Performance increase

GROUP BY

Good

5x

GROUP BY

Poor

1/3x

DISTINCT

Good

5x

DISTINCT

Poor

1/4x

OVER

Good

2-5x

OVER

Poor

1/5x

INNER JOIN

Good

10x

INNER JOIN

Poor

2x

OUTER JOIN

Good

3x

OUTER JOIN

Poor

0.1x

For more information, see How operators incrementally refresh.

Optimizing incremental refresh mode performance for complex dynamic tables¶

Dynamic tables typically contain several operators, making it harder to predict their performance with incremental refreshes. This section explores how to handle this challenge and gives some tips for enhancing the performance of complex dynamic tables.

When there are multiple operators involved, incremental refreshes compute changes by working on each operator separately, turning it into a fragment of a query plan that can compute changes based on its inputs. For each input, this new fragment can request the input before changes, after changes, or just the changes themselves. By applying this process to every operator in the original query, you get a new query plan that computes changes using a mix of change-scans and full table scans. This plan is optimized by Snowflake’s query optimizer and executed like any other query.
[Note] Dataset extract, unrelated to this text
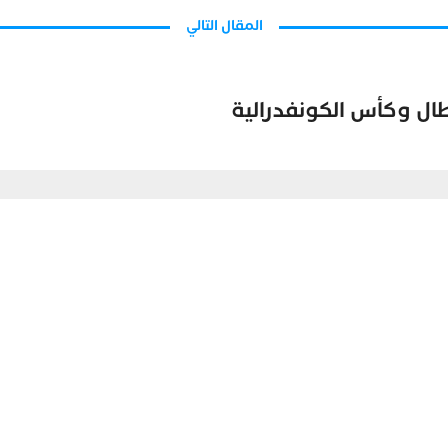
المقال التالي
ال وكأس الكونفدرالية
When an incremental refresh doesn’t perform well, it’s usually because there are too many changes or the locality is poor. Complex queries make it more challenging to identify these issues. The performance for incremental operators usually depends on the amount of changes and the locality of their inputs. However, these inputs are the outputs of other operators, so the amount and locality of data can change as it moves through operators.

Therefore, understanding the performance of a complex incremental refresh requires considering each operator’s input separately. Here are some common scenarios and suggestions to address them:

Scenario

Recommendation

You’re joining tables across multiple columns, so you can’t use CLUSTER BY on all of them simultaneously.

Prioritize clustering larger tables by keys that change frequently. For instance, in a star schema with a big dimension table, focus on clustering the dimension table.

Consider creating multiple copies of the same dataset, each clustered by different keys, and using them in relevant contexts.

You have a GROUP BY or OVER on many joins.

Ensure source tables are clustered by grouping/partitioning keys, and consider splitting joins and aggregation into two separate dynamic tables.

Note that outer joins interact poorly with aggregations.